One of the benefits that we recognize from Outlyer, is that we’ve been able to pull old monitoring tools out of place, put Outlyer in place and we’re starting to converge everything into Outlyer so that we have a single place to go to for our Dashboards to look at everything.

Mark Schliemann, VP Technical Operations

About Moz

Moz is a Software-as-a-Service company serving over 28,000 customers headquartered in Seattle, USA. The company provides online applications that help inbound marketers with their marketing efforts and SEO.

Moz has a large and complex environment to host their SaaS applications for customers. Running on over 1,500 virtual machines, hosted on over 400 physical servers across 2 private data centers in the U.S. their environment consists of custom applications written in over a dozen languages, huge database clusters running MySQL, Reddis, Riak, HBase and MongoDB, storing 65TB of data in total, and are a large OpenStack user with a 1.5PT Swift object store.

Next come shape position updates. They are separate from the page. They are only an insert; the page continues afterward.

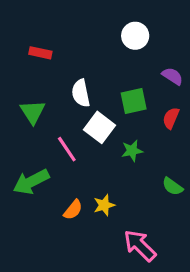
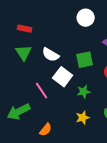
white semicircle: (81, 93) -> (51, 55), turned -48
green triangle: (33, 112) -> (24, 53), moved
yellow star: (104, 205) -> (83, 118), moved

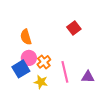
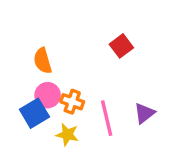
orange cross: (44, 62) -> (72, 102), turned -32
purple triangle: (88, 77) -> (144, 113), moved, turned -40

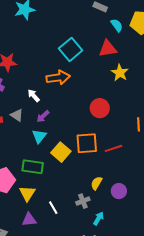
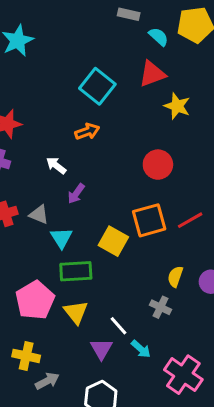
orange arrow: (58, 78) -> (87, 132), size x0.7
gray triangle: (17, 115) -> (39, 215), moved
cyan triangle: (39, 136) -> (61, 238), moved
gray cross: (83, 201) -> (161, 307), turned -32
cyan arrow: (99, 218) -> (141, 349), moved, turned 112
purple triangle: (29, 220) -> (101, 349), moved, turned -42

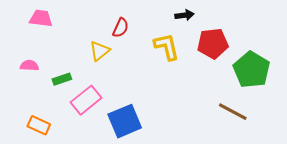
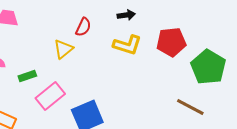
black arrow: (184, 15) -> (126, 15), moved
yellow L-shape: (167, 47) -> (127, 45), turned 120

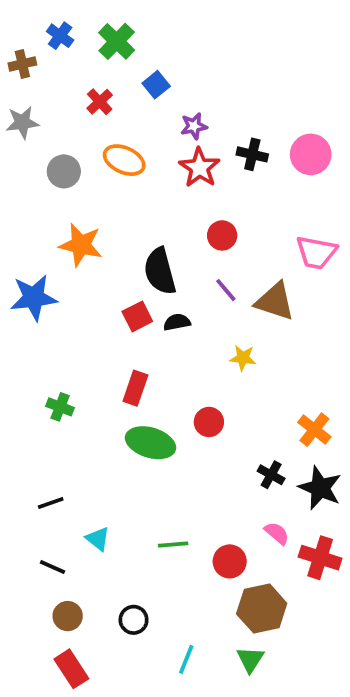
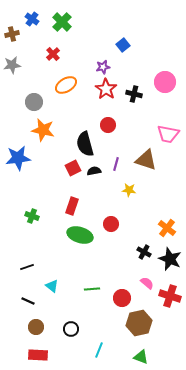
blue square: (156, 85) -> (123, 45), moved
black cross: (252, 154) -> (134, 94), moved
orange ellipse: (124, 160) -> (66, 85), turned -55
gray circle: (64, 171) -> (34, 102), moved
red circle: (222, 235) -> (108, 125), moved
purple line: (226, 290) -> (116, 164), moved, turned 56
green triangle: (250, 659) -> (141, 357), moved, turned -42
red rectangle: (71, 669) -> (38, 355), turned -54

Moz’s Monitoring Challenges

As Moz’s infrastructure grew, with multiple teams responsible for different areas of the service, the number of Open-Source monitoring solutions run at Moz quickly exploded. There was no consistent setup of each tool, resulting in different levels of coverage across their infrastructure, and making it painful for Moz to setup monitoring for new services added to their Production infrastructure.

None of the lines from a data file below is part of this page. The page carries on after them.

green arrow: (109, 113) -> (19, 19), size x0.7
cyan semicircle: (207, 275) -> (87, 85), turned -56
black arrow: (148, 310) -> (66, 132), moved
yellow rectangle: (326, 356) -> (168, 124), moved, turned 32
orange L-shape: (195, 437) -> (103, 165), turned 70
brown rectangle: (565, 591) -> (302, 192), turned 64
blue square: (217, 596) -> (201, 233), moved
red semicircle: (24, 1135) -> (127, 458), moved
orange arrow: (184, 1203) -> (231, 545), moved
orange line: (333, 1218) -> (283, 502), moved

In addition, there was no clear visibility of how different areas of the service was performing, as the tools didn’t provide easy to view and share Dashboards that could be shared not just with Operations, but Developers and Business Stakeholders.

Moz was also moving more into the world of DevOps too, which required them to provide monitoring as a self-service solution to their different product Development teams.

How Outlyer Helped

Moz is currently rolling out Outlyer across all of it’s infrastructure to consolidate and replace all their existing monitoring solutions.

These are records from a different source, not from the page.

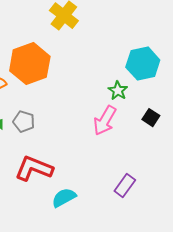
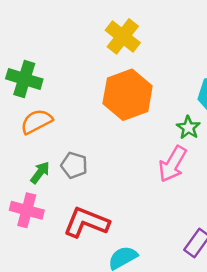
orange hexagon: (30, 64) -> (128, 95), moved

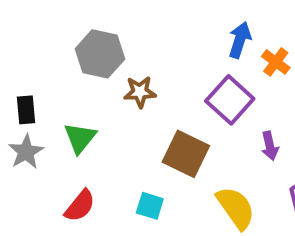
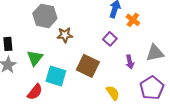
purple square: (230, 100) -> (110, 39), size x0.6
cyan square: (150, 206) -> (56, 76), moved, size x1.5
yellow semicircle: (236, 208) -> (113, 93), size x0.7

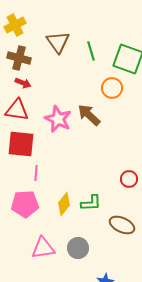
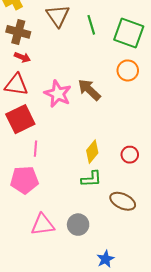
orange circle: (112, 88) -> (128, 70), moved
red square: (21, 144) -> (20, 119), turned -32
yellow diamond: (64, 204) -> (92, 152), moved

Outlyer has provided a flexible but consistent framework that all theirs teams can collaborate around to easily setup monitoring for new services in Production, and has allowed them to quickly create highly visual, and easily sharable, dashboards for the services they care about, improving their visibility and coverage across their entire infrastructure.

As you can imagine, monitoring 1,500 VMs in real-time also created a scaling challenge for Moz’s legacy monitoring solutions, and Outlyer has removed this issue entirely. Moz sends as many metrics as they need to Outlyer and no longer has to manage and scale large amounts of monitoring infrastructure, freeing up their team to focus on higher value tasks.

In future they are planning to roll out Outlyer as a self-service monitoring solution to all their development teams, so that they can write their own Nagios checks, and collect the metrics they care about to display on Dashboards and alert off.

Key Results

  • Consolidated all their infrastructure & service monitoring into Outlyer increasing coverage and visibility across their service.
  • Achieved greater visibility across the organization and other teams on how Moz’s services were performing, with easily sharable dashboards.
  • Saved considerable time across the team, who no longer have to manage and scale on-premise monitoring solutions, and can get other teams to setup their own monitoring without their involvement as a self-service solution.